A message to our customers about the Meltdown and Spectre vulnerabilities
January 5, 2018
By Jim Hoover, Infor Chief Information Security Officer
This week, the world became aware of two major vulnerabilities, “Meltdown” and “Spectre,” that impact a large majority of computer processors. The vulnerabilities were discovered in late 2017 by teams of researchers who alerted major processor makers such as Intel, AMD, and ARM. The vulnerabilities that have been identified are fundamental designs within the chip architectures and must be addressed at the OS level on every system.
Because Infor software runs mission-critical functions for our customers, we work tirelessly to maintain the highest levels of security and uptime. We deploy “defense in depth” measures, which means we use multiple layers of security that protect customer data even if one layer is breached via a vulnerability such as Meltdown.
For our customers where the use of our software/applications is in their own environment or a non-Infor environment, we highly recommend you apply the recommended patches as soon as practical. As always, we recommend customers do not place sensitive data into our Help Desk environments, including Infor Xtreme.
For customers using our SaaS environments, Infor is working with our partners Amazon Web Services (AWS) and Google Compute Platform (GCP) to ensure your information is fully protected. All environments have been patched by AWS and GCP at the hypervisor level, and Infor is working on patching at the OS level as patches are made available. To that end, Infor may need to schedule maintenance that goes beyond what you had experienced in the past to perform patches on every SaaS environment to ensure full protection against this threat. Note the urgency of these patches will limit the ability for our customers to refuse to accept some maintenance windows.
We have prepared the following FAQ for customers.
Is Infor impacted by CVE-2017-5715, CVE-2017-5753, and CVE-2017-5754?
As with most organizations, Infor is impacted and is actively addressing.
Is Infor’s IaaS impacted?
Infor utilizes the AWS and Google Compute Platform (GCP) environment as our IaaS providers, and they have finished addressing the issues in all Amazon EC2 and GCP instances.
More information about how AWS is addressing the issue can be found here: https://aws.amazon.com/security/security-bulletins/.

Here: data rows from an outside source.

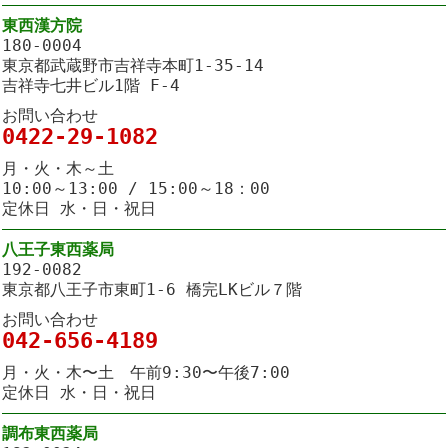
東西漢方院
180-0004
東京都武蔵野市吉祥寺本町1-35-14
吉祥寺七井ビル1階 F-4
お問い合わせ
0422-29-1082
月・火・木～土
10:00～13:00 / 15:00～18：00
定休日 水・日・祝日
八王子東西薬局
192-0082
東京都八王子市東町1-6 橋完LKビル７階
お問い合わせ
042-656-4189
月・火・木〜土 午前9:30〜午後7:00
定休日 水・日・祝日
調布東西薬局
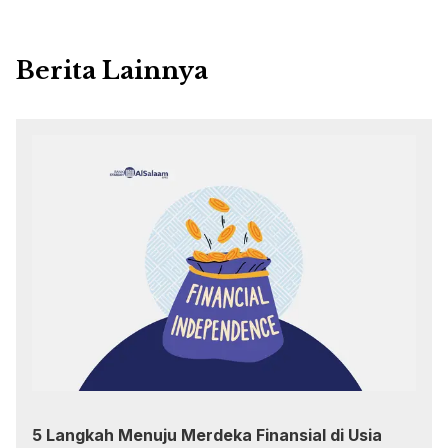
Berita Lainnya
5 Langkah Menuju Merdeka Finansial di Usia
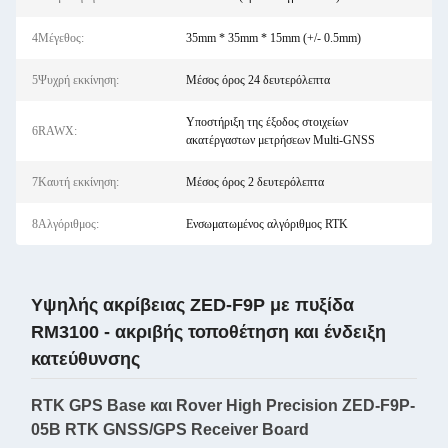
4Μέγεθος:
35mm * 35mm * 15mm (+/- 0.5mm)
5Ψυχρή εκκίνηση:
Μέσος όρος 24 δευτερόλεπτα
Υποστήριξη της έξοδος στοιχείων
6RAWX:
ακατέργαστων μετρήσεων Multi-GNSS
7Καυτή εκκίνηση:
Μέσος όρος 2 δευτερόλεπτα
8Αλγόριθμος:
Ενσωματωμένος αλγόριθμος RTK
Υψηλής ακρίβειας ZED-F9P με πυξίδα
RM3100 - ακριβής τοποθέτηση και ένδειξη
κατεύθυνσης
RTK GPS Base και Rover High Precision ZED-F9P-
05B RTK GNSS/GPS Receiver Board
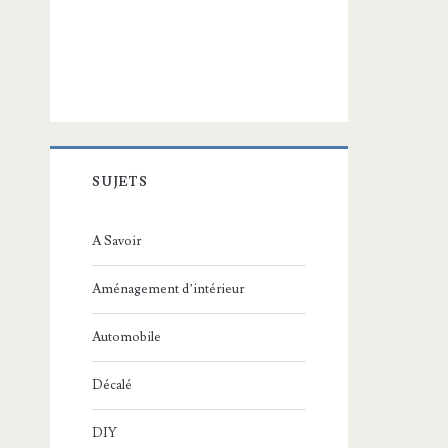
SUJETS
A Savoir
Aménagement d’intérieur
Automobile
Décalé
DIY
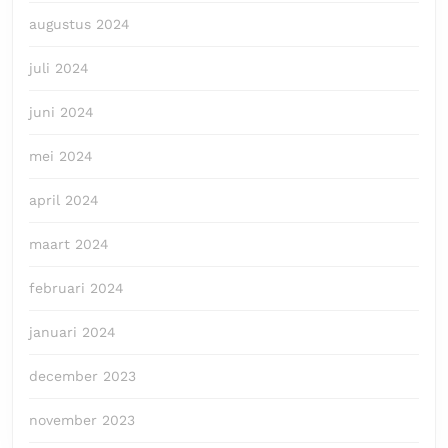
augustus 2024
juli 2024
juni 2024
mei 2024
april 2024
maart 2024
februari 2024
januari 2024
december 2023
november 2023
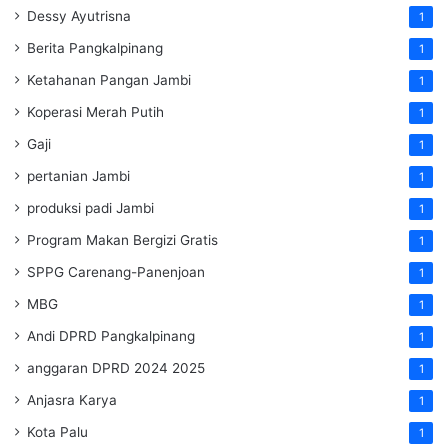
Dessy Ayutrisna
1
Berita Pangkalpinang
1
Ketahanan Pangan Jambi
1
Koperasi Merah Putih
1
Gaji
1
pertanian Jambi
1
produksi padi Jambi
1
Program Makan Bergizi Gratis
1
SPPG Carenang-Panenjoan
1
MBG
1
Andi DPRD Pangkalpinang
1
anggaran DPRD 2024 2025
1
Anjasra Karya
1
Kota Palu
1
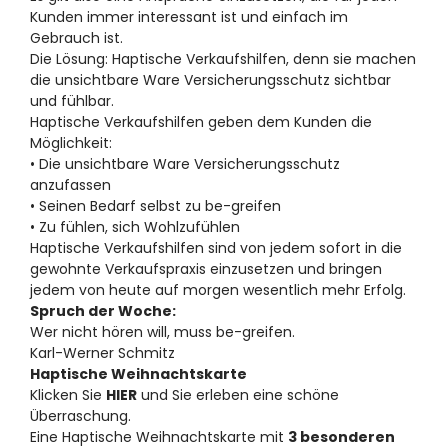
Kunden immer interessant ist und einfach im
Gebrauch ist.
Die Lösung: Haptische Verkaufshilfen, denn sie machen
die unsichtbare Ware Versicherungsschutz sichtbar
und fühlbar.
Haptische Verkaufshilfen geben dem Kunden die
Möglichkeit:
• Die unsichtbare Ware Versicherungsschutz
anzufassen
• Seinen Bedarf selbst zu be-greifen
• Zu fühlen, sich Wohlzufühlen
Haptische Verkaufshilfen sind von jedem sofort in die
gewohnte Verkaufspraxis einzusetzen und bringen
jedem von heute auf morgen wesentlich mehr Erfolg.
Spruch der Woche:
Wer nicht hören will, muss be-greifen.
Karl-Werner Schmitz
Haptische Weihnachtskarte
Klicken Sie
HIER
und Sie erleben eine schöne
Überraschung.
Eine Haptische Weihnachtskarte mit
3 besonderen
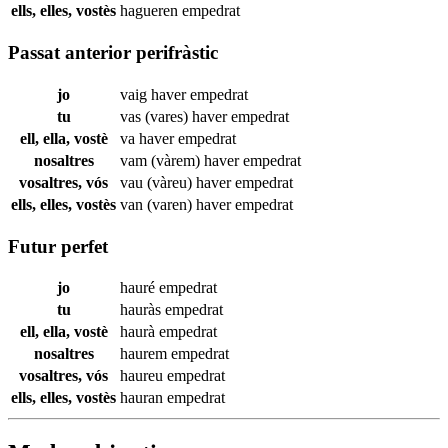
ells, elles, vostès
hagueren
empedrat
Passat anterior perifràstic
jo
vaig haver
empedrat
tu
vas (vares) haver
empedrat
ell, ella, vostè
va haver
empedrat
nosaltres
vam (vàrem) haver
empedrat
vosaltres, vós
vau (vàreu) haver
empedrat
ells, elles, vostès
van (varen) haver
empedrat
Futur perfet
jo
hauré
empedrat
tu
hauràs
empedrat
ell, ella, vostè
haurà
empedrat
nosaltres
haurem
empedrat
vosaltres, vós
haureu
empedrat
ells, elles, vostès
hauran
empedrat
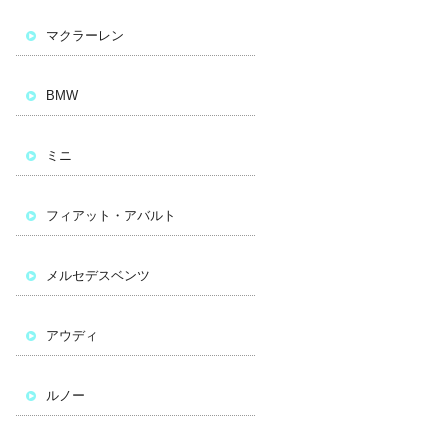
マクラーレン
BMW
ミニ
フィアット・アバルト
メルセデスベンツ
アウディ
ルノー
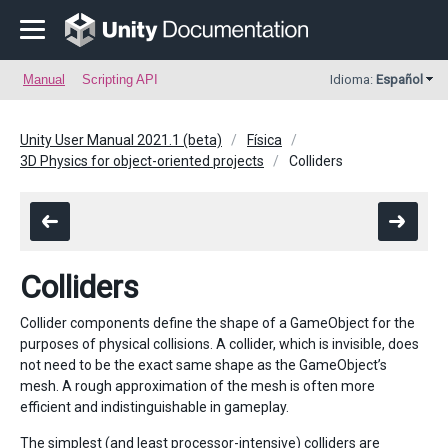
Manual
Scripting API
Idioma:
Español
Unity User Manual 2021.1 (beta)
Física
3D Physics for object-oriented projects
Colliders
Colliders
Collider components define the shape of a GameObject for the
purposes of physical collisions. A collider, which is invisible, does
not need to be the exact same shape as the GameObject’s
mesh. A rough approximation of the mesh is often more
efficient and indistinguishable in gameplay.
The simplest (and least processor-intensive) colliders are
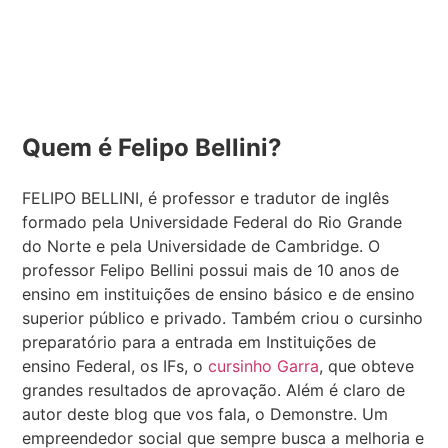
Quem é Felipo Bellini?
FELIPO BELLINI, é professor e tradutor de inglês
formado pela Universidade Federal do Rio Grande
do Norte e pela
Universidade de Cambridge. O
professor Felipo Bellini possui mais de 10 anos de
ensino em instituições de ensino básico e de ensino
superior público e privado. Também criou o cursinho
preparatório para a entrada em Instituições de
ensino Federal, os IFs, o
cursinho Garra
, que obteve
grandes resultados de aprovação. Além é claro de
autor deste blog que vos fala, o Demonstre. Um
empreendedor social que sempre busca a melhoria e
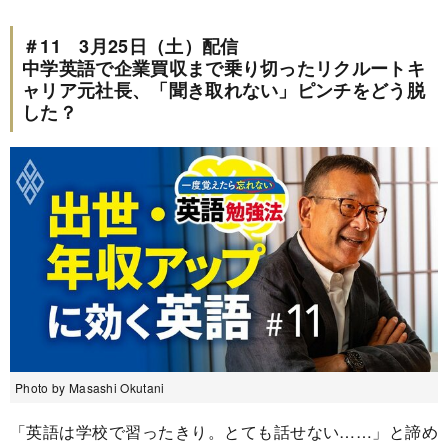
＃11 3月25日（土）配信
中学英語で企業買収まで乗り切ったリクルートキ
ャリア元社長、「聞き取れない」ピンチをどう脱
した？
Photo by Masashi Okutani
「英語は学校で習ったきり。とても話せない……」と諦め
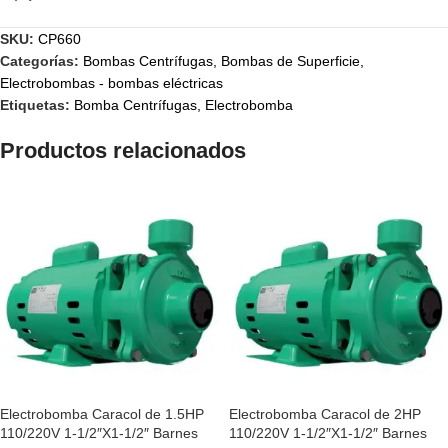
SKU:
CP660
Categorías:
Bombas Centrífugas
,
Bombas de Superficie
,
Electrobombas - bombas eléctricas
Etiquetas:
Bomba Centrífugas
,
Electrobomba
Productos relacionados
Electrobomba Caracol de 1.5HP
Electrobomba Caracol de 2HP
110/220V 1-1/2″X1-1/2″ Barnes
110/220V 1-1/2″X1-1/2″ Barnes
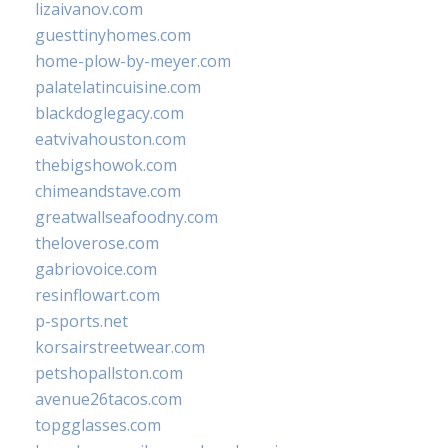
lizaivanov.com
guesttinyhomes.com
home-plow-by-meyer.com
palatelatincuisine.com
blackdoglegacy.com
eatvivahouston.com
thebigshowok.com
chimeandstave.com
greatwallseafoodny.com
theloverose.com
gabriovoice.com
resinflowart.com
p-sports.net
korsairstreetwear.com
petshopallston.com
avenue26tacos.com
topgglasses.com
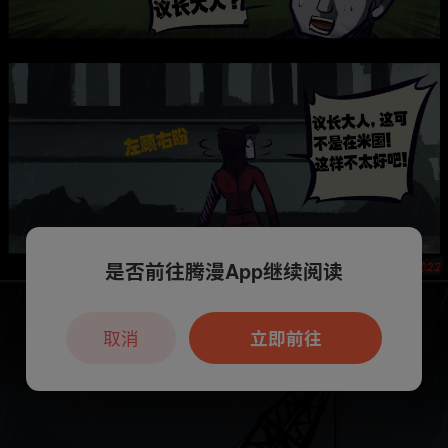
是否前往腾漫App继续阅读
取消
立即前往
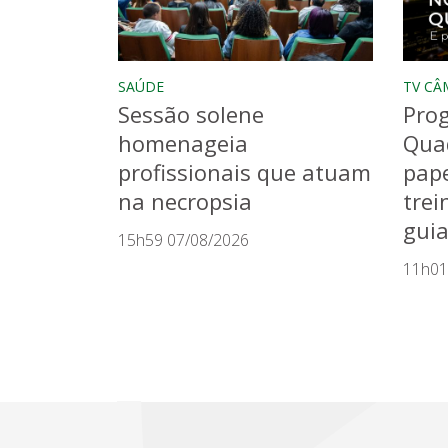
SAÚDE
TV CÂ
Sessão solene
Pro
homenageia
Qua
profissionais que atuam
pape
na necropsia
trei
gui
15h59 07/08/2026
11h01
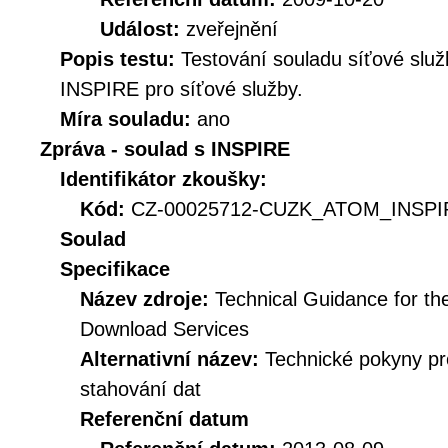
Událost:
zveřejnění
Popis testu:
Testování souladu síťové služ
INSPIRE pro síťové služby.
Míra souladu:
ano
Zpráva - soulad s INSPIRE
Identifikátor zkoušky:
Kód:
CZ-00025712-CUZK_ATOM_INSPIR
Soulad
Specifikace
Název zdroje:
Technical Guidance for t
Download Services
Alternativní název:
Technické pokyny p
stahování dat
Referenční datum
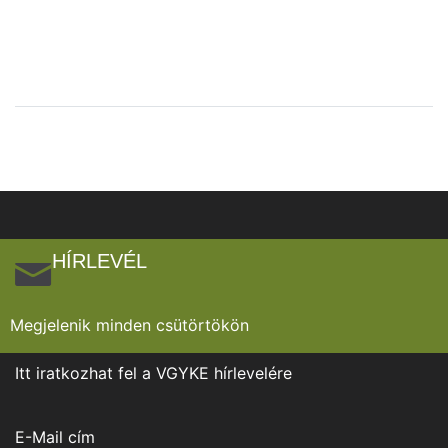
HÍRLEVÉL
Megjelenik minden csütörtökön
Itt iratkozhat fel a VGYKE hírlevelére
E-Mail cím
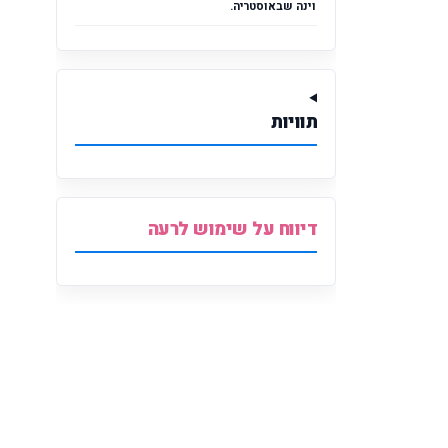
וינה שבאוסטריה.
תוויות
דיווח על שימוש לרעה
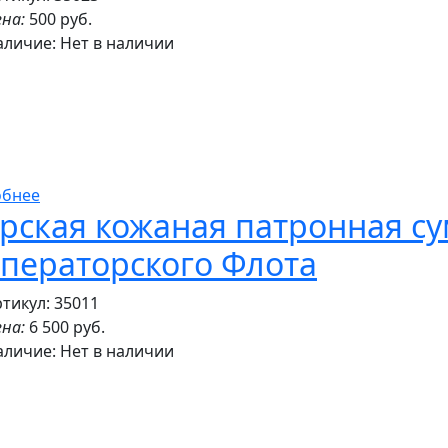
на:
500 руб.
аличие:
Нет в наличии
обнее
рская кожаная патронная су
ператорского Флота
тикул: 35011
на:
6 500 руб.
аличие:
Нет в наличии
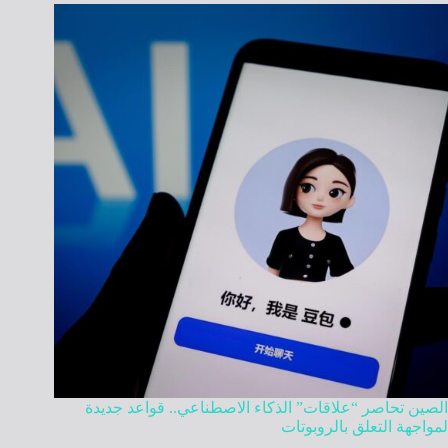
الصين تحاصر “علاقات” الذكاء الاصطناعي.. قواعد جديدة
لمواجهة التعلق بالروبوتات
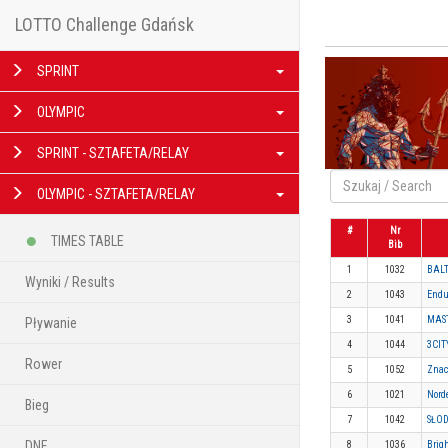
LOTTO Challenge Gdańsk
SPRINT
OLYMPIC
SPRINT - SZTAFETA/RELAY
OLYMPIC - SZTAFETA/RELAY
#
Nr
TIMES TABLE
Bib
1
1032
BALT
Wyniki / Results
2
1043
Endu
3
1041
MAST
Pływanie
4
1044
3CIT
Rower
5
1052
Znac
6
1021
Nord
Bieg
7
1042
SŁOD
DNF
8
1036
Brig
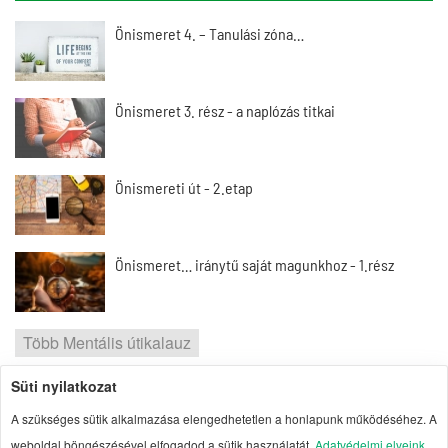
Önismeret 4. – Tanulási zóna…
Önismeret 3. rész - a naplózás titkai
Önismereti út - 2.etap
Önismeret… iránytű saját magunkhoz - 1.rész
Több Mentális útikalauz
Süti nyilatkozat
2026 | Portal1 | A lelkes amatőr nézőpontja
A szükséges sütik alkalmazása elengedhetetlen a honlapunk működéséhez. A
weboldal böngészésével elfogadod a sütik használatát.
Adatvédelmi elveink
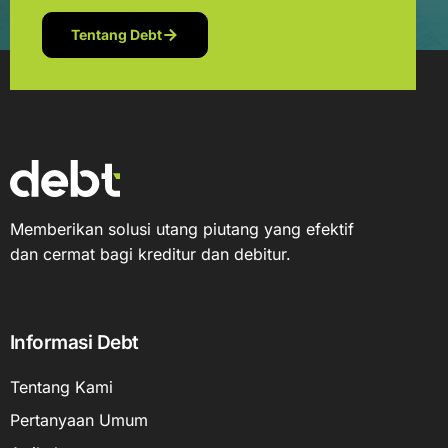
Tentang Debt
Memberikan solusi utang piutang yang efektif
dan cermat bagi kreditur dan debitur.
Informasi Debt
Tentang Kami
Pertanyaan Umum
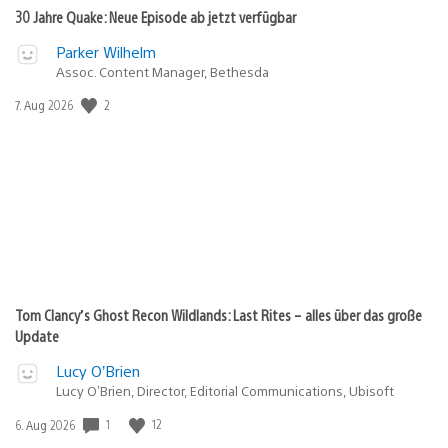
30 Jahre Quake: Neue Episode ab jetzt verfügbar
Parker Wilhelm
Assoc. Content Manager, Bethesda
Veröffentlichungsdatum:
2
7. Aug 2026
Tom Clancy’s Ghost Recon Wildlands: Last Rites – alles über das große
Update
Lucy O’Brien
Lucy O’Brien, Director, Editorial Communications, Ubisoft
Veröffentlichungsdatum:
1
12
6. Aug 2026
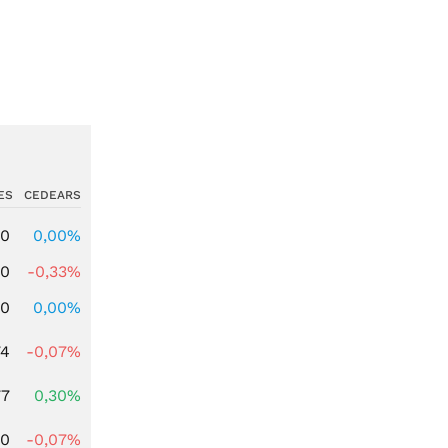
ES
CEDEARS
00
0,00%
00
-0,33%
00
0,00%
74
-0,07%
77
0,30%
50
-0,07%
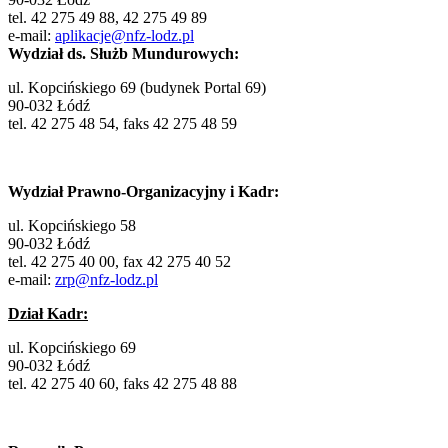
tel. 42 275 49 88, 42 275 49 89
e-mail:
aplikacje@nfz-lodz.pl
Wydział ds. Służb Mundurowych:
ul. Kopcińskiego 69 (budynek Portal 69)
90-032 Łódź
tel. 42 275 48 54, faks 42 275 48 59
Wydział Prawno-Organizacyjny i Kadr:
ul. Kopcińskiego 58
90-032 Łódź
tel. 42 275 40 00, fax 42 275 40 52
e-mail:
zrp@nfz-lodz.pl
Dział Kadr:
ul. Kopcińskiego 69
90-032 Łódź
tel. 42 275 40 60, faks 42 275 48 88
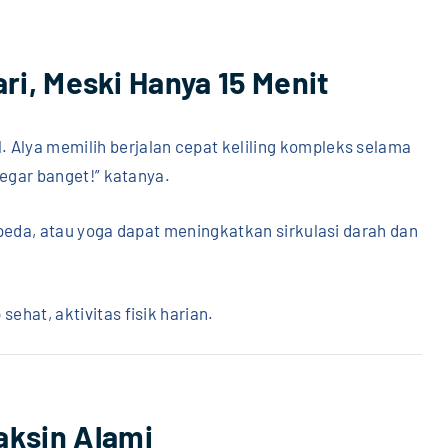
ri, Meski Hanya 15 Menit
 Alya memilih berjalan cepat keliling kompleks selama
 segar banget!” katanya.
sepeda, atau yoga dapat meningkatkan sirkulasi darah dan
sehat, aktivitas fisik harian.
aksin Alami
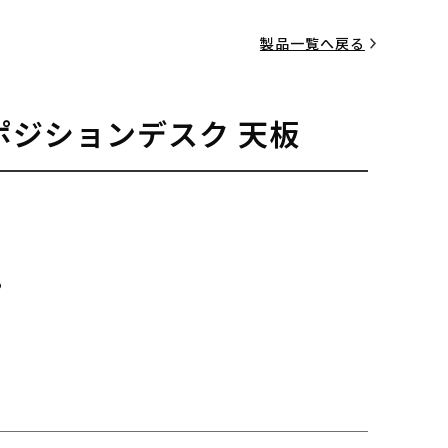
製品一覧へ戻る
ポジションデスク 天板
る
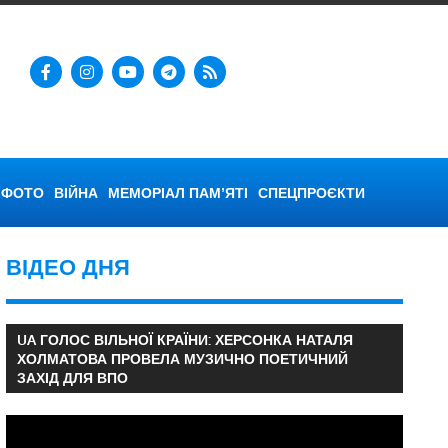
ФОТО
ВІЙНА
МЕМОРІАЛ ПАМ’ЯТІ
СПЕЦПРОЄКТИ
ВІДЕО ДНЯ
UA ГОЛОС ВІЛЬНОЇ КРАЇНИ: ХЕРСОНКА НАТАЛЯ
ХОЛМАТОВА ПРОВЕЛА МУЗИЧНО ПОЕТИЧНИЙ
ЗАХІД ДЛЯ ВПО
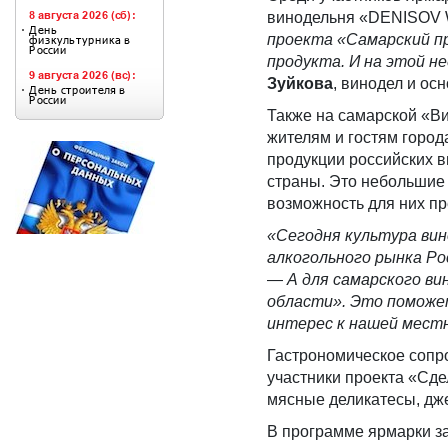
винодельня «DENISOV
проекта «Самарский пр
продукта. И на этой н
Зуйкова
, винодел и о
Также на самарской «В
жителям и гостям горо
продукции российских в
страны. Это небольшие 
возможность для них пр
«Сегодня культура ви
алкогольного рынка Ро
—
А для самарского ви
области». Это поможе
интерес к нашей мест
Гастрономическое сопр
участники проекта «Сде
мясные деликатесы, дж
В программе ярмарки з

Google stated the following: “GCP has already been updated to prevent all known vulnerabilities.”
Are any Infor customers currently exposed to this issue?
Infor is taking urgent action to address these vulnerabilities. Customers should expect maintenance window requests that they wouldn’t have seen in the past. Customers are also reminded that urgent security patches to address critical vulnerabilities should be expected in the world’s current threat landscape, and that security is paramount.
What is Infor doing to protect customers?
Customer security is Infor’s top priority, and Infor utilizes “defense in depth” measures in constructing systems to limit damage that could occur by exploiting a single vulnerability. Infor has implemented multiple layers of security controls to protect customers from this attack that requires an exploit to run locally on the target system.
Has this issue been exploited?
We are not aware of any exploits at Infor.
Are there any customer actions required?
Yes, for on-premise customers. Those customers should patch their systems as soon as practical.
When Infor applies the updates, or customers apply the operating system patches, will there be performance impact?
Infor doesn’t expect meaningful performance impacts for most customers. However, we are monitoring our SaaS solutions, and if any performance impact is noted, Infor will address to insure we continue to meet reasonable and contractual requirements.
What are next steps?
For SaaS customers, as patches are made available by operating system and other vendors (e.g., Microsoft, RedHat, etc.), Infor Cloud Operations & Customer Success Teams will be providing communications around the specific scheduling and maintenance windows to apply them.